How Car Audio Integration Experts Upgrade Your Vehicle
If your car is less than 10 years old, chances are good that some amount of signal processing has been built into the factory radio or amplifier. Upgrading a modern car audio system requires that the installer take a series of measurements of the existing system and perform a series of listening tests to determine if there is an upmixer in the system. Ignoring this information will result in unpredictable and potentially disappointing results.
This same philosophy applies to upgrading your vehicle with a remote car starter or security system, a radar detector and laser shifter system or even something seemingly simple like adding a dashcam. Knowing how the electronics in your car function before work begins is paramount to ensuring you get the performance and reliability you want from your enhancements.
Are All Car Stereo Installers Professionals?
By the dictionary definition, if they are getting paid, then that should make them professional, shouldn’t it? Sadly, not everyone is. It takes years or maybe even decades to learn the procedures and processes required to accurately, reliably and safely integrate aftermarket electronics into a new vehicle.
Depending on the shop you choose, the person working on your car may be paid to complete as many tasks as possible in the least amount of time. On the other side of the coin, the technician may focus on the reliability, serviceability and craftsmanship of the work he or she performs.
When you go shopping for accessories for your vehicle, half of the project is choosing the right electronics and the other half is choosing the right installer. You should ask to see samples of their work that show the wiring and electrical connections behind the scenes. What test equipment do they own? Are they MECP certified? All of this, along with the feeling you get from the salesman, is crucial to ensuring that your vehicle is in safe hands.

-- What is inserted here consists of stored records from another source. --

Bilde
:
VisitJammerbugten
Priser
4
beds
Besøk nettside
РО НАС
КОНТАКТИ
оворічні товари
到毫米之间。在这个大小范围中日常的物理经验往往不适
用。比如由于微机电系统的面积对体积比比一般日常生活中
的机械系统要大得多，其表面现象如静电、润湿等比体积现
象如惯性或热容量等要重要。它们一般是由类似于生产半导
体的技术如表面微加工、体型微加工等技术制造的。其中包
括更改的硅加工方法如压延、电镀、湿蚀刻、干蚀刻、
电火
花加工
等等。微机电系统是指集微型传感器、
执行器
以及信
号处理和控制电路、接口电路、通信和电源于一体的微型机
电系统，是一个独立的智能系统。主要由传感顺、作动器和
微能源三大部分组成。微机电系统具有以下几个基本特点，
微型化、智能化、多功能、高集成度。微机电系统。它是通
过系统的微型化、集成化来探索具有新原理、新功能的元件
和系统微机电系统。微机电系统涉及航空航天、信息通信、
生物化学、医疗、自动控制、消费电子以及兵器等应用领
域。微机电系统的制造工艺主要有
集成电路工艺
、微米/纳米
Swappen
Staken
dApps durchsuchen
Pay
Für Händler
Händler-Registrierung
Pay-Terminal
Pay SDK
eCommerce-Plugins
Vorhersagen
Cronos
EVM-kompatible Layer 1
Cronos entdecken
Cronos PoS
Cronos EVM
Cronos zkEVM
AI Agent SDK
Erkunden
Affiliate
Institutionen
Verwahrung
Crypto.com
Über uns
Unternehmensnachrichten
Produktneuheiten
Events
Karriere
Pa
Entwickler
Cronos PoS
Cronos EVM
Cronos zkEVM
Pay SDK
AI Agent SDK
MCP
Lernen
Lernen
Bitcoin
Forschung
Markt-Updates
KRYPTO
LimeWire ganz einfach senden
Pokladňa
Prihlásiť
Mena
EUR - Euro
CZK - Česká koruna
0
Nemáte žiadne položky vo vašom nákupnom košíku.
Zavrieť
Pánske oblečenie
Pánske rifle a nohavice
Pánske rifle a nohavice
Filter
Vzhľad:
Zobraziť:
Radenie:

Plan Your Mobile Electronics Purchase
When you decide you want to upgrade your vehicle, start by researching the car stereo shops in your area. Look at their reviews on Facebook and Google and check out examples of their work on their Facebook page and website. If you can, contact other clients and look for recommendations in local automotive enthusiast groups. You are hiring someone to work on and potentially modify your vehicle – one of the largest financial investments you own. Don’t take choosing a professional car stereo installer lightly.